TASK PROMPT:
When the line containing "Home (335, 154)" appears in the entries below, begin printing there and stop after the line containing "爱士图尔打造您的专属私人酒窖 (220, 1863)"; print each of those lines exactly and no other line.

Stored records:

───

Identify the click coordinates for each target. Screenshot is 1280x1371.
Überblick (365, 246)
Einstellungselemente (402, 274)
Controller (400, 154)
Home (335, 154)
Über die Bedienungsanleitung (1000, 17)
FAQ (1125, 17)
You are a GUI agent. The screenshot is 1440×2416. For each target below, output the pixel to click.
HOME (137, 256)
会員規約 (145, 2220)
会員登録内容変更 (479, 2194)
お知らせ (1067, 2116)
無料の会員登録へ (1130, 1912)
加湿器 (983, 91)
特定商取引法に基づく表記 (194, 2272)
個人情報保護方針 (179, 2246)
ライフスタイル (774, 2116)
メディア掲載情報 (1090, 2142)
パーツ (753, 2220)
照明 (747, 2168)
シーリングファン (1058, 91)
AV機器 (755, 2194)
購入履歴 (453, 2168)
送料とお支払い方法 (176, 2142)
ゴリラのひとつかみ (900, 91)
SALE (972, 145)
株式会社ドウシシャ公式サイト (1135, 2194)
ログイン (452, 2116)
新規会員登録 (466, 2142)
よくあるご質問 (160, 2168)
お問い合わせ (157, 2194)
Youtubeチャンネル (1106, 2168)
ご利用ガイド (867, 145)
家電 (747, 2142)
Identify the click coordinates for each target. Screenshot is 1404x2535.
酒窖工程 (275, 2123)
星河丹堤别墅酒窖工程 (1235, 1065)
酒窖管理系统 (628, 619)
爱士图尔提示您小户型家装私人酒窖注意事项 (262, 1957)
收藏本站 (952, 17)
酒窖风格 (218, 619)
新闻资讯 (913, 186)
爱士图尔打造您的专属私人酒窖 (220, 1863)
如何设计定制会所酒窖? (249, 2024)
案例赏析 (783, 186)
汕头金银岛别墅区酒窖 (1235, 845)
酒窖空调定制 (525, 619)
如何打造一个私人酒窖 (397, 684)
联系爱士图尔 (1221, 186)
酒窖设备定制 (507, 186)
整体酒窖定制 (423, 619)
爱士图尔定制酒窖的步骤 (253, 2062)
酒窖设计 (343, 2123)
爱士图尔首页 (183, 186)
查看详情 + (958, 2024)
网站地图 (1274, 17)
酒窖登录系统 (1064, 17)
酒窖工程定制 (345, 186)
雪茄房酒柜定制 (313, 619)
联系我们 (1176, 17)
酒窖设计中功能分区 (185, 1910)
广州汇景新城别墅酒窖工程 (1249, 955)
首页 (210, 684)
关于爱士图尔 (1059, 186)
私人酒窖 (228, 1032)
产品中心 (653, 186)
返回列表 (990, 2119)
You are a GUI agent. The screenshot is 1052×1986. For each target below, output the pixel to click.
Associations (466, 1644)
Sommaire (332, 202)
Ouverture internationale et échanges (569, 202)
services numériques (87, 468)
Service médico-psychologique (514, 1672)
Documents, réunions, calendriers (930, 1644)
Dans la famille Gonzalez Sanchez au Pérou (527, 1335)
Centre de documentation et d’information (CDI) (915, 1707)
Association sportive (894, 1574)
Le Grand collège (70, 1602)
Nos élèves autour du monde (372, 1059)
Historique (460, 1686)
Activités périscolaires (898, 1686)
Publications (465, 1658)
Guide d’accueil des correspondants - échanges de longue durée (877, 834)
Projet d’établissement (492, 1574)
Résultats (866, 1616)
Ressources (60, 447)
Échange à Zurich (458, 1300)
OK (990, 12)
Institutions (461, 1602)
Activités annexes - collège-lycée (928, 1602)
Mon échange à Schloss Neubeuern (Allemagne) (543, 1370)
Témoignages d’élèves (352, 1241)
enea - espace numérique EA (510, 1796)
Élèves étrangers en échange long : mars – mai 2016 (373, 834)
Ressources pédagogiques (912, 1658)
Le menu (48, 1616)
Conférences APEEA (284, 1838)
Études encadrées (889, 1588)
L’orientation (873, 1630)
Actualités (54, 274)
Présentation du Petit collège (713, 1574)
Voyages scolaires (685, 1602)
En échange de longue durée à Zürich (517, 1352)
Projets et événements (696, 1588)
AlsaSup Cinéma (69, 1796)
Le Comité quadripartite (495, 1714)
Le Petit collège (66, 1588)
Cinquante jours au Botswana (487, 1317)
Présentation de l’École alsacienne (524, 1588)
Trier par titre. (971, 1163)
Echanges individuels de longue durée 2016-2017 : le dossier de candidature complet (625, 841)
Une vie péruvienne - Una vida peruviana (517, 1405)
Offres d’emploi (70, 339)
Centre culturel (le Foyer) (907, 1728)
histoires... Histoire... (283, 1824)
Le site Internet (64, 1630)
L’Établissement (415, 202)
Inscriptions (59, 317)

───

YOUR RESPONSE:
Home (335, 154)
Über die Bedienungsanleitung (1000, 17)
FAQ (1125, 17)
You are a GUI agent. The screenshot is 1440×2416. For each target below, output the pixel to click.
HOME (137, 256)
会員規約 (145, 2220)
会員登録内容変更 (479, 2194)
お知らせ (1067, 2116)
無料の会員登録へ (1130, 1912)
加湿器 (983, 91)
特定商取引法に基づく表記 (194, 2272)
個人情報保護方針 (179, 2246)
ライフスタイル (774, 2116)
メディア掲載情報 (1090, 2142)
パーツ (753, 2220)
照明 (747, 2168)
シーリングファン (1058, 91)
AV機器 (755, 2194)
購入履歴 (453, 2168)
送料とお支払い方法 (176, 2142)
ゴリラのひとつかみ (900, 91)
SALE (972, 145)
株式会社ドウシシャ公式サイト (1135, 2194)
ログイン (452, 2116)
新規会員登録 (466, 2142)
よくあるご質問 (160, 2168)
お問い合わせ (157, 2194)
Youtubeチャンネル (1106, 2168)
ご利用ガイド (867, 145)
家電 (747, 2142)
Identify the click coordinates for each target. Screenshot is 1404x2535.
酒窖工程 (275, 2123)
星河丹堤别墅酒窖工程 (1235, 1065)
酒窖管理系统 (628, 619)
爱士图尔提示您小户型家装私人酒窖注意事项 (262, 1957)
收藏本站 (952, 17)
酒窖风格 (218, 619)
新闻资讯 (913, 186)
爱士图尔打造您的专属私人酒窖 (220, 1863)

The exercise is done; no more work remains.